Chinese girls became the majority a little later, and oriental cabin crews were to become (and remain until now) a Cathay trademark.

  Vera said, ‘You only think of work in the plane. Think of the passengers. See they’re well covered, that they have a pillow. Flying to Sydney tough?’ She scoffed at the suggestion. ‘We looked forward to the shopping, seeing the world.’ She smiled. ‘Even if we did have to wash all those dishes in Darwin on the way. A DC-3 carried only one stewardess, you know – there were only five or six of us in the company all told. But you could doze when the passengers had had their dinner.’

  Dinner? In that tin tube of a plane?

  ‘We served mostly sandwiches or salads. Nescafé in a thermos. Coca-Cola. But proper knives, forks and plates, please note – no plastic! Some passengers thought they were for them. We had to ask some from Saigon “Give us back our plates, please” as they left the plane.’
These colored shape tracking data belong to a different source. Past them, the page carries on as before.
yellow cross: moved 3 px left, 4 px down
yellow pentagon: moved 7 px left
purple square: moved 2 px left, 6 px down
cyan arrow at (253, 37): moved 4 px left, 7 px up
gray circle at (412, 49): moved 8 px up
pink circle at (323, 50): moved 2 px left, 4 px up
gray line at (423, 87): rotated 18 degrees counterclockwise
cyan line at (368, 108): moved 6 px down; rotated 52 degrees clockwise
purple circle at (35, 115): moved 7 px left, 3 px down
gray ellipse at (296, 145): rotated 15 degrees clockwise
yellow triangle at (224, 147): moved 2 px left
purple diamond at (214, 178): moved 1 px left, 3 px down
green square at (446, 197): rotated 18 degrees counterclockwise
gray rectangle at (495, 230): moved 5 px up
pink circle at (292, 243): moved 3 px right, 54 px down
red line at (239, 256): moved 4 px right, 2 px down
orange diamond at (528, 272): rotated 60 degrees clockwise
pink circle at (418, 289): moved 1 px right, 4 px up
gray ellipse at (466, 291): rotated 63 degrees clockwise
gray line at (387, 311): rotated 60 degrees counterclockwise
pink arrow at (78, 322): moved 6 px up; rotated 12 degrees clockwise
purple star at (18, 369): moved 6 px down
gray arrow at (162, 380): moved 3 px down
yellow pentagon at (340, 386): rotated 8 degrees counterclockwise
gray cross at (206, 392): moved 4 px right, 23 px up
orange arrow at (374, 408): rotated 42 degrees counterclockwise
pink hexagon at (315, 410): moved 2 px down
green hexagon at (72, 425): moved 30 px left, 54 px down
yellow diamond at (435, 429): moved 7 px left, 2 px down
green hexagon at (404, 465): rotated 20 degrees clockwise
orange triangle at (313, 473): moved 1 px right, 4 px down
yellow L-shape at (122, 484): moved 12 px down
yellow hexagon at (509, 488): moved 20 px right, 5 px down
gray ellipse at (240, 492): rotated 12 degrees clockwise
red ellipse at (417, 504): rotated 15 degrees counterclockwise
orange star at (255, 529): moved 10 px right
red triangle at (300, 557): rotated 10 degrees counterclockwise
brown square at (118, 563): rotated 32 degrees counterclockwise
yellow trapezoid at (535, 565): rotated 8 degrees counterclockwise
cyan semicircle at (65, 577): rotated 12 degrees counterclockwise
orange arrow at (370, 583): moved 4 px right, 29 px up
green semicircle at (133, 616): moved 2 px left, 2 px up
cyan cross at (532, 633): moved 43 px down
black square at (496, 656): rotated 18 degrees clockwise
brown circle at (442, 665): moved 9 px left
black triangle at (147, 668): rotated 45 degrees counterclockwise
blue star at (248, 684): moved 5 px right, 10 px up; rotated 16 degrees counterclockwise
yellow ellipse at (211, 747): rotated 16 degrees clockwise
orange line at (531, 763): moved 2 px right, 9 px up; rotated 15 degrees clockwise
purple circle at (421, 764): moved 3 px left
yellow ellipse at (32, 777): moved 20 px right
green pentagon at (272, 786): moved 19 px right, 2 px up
  To complicate things, on the day-long Hong Kong–Singapore run there were often passengers from China who knew none of the three languages that CPA’s first stewardesses usually spoke – Cantonese, English, Portuguese. And what about those famous storms over the South China Sea? ‘Well, the planes would jump about, yes. Jo Cheng, our first Chinese girl, was carrying a tray of tea and the plane got into an air pocket. She went down and the tea all over her – oh, she was so funny about it!’

  Hot tea all over? Funny?

  ‘Dear Jo. So funny.’

  In due course CPA bought four-engined DC-4 Skymasters with startling refinements – leatherette-covered chairs in rows, ceiling fans and cupboards. Luxury! At last it was just possible – just – when Vera and her friends served proper food – eggs and steaks – to shed the uneasy feeling of being trapped half-starved in a Tin Lizzie troop-transport. The steaks – and Vera serving them – would have made up for turbulence, fatigue, and even quite frequent mechanical shortcomings. She remembers how a CPA DC-4 lost an engine coming in on the approach to Bangkok. ‘Don’t worry,’ Vera smiled to a trembling passenger. ‘We’ve got three more.’ Another engine went: ‘Two to go,’ she cried happily, adding for extra reassurance, ‘The Captain says we’ll soon be there.’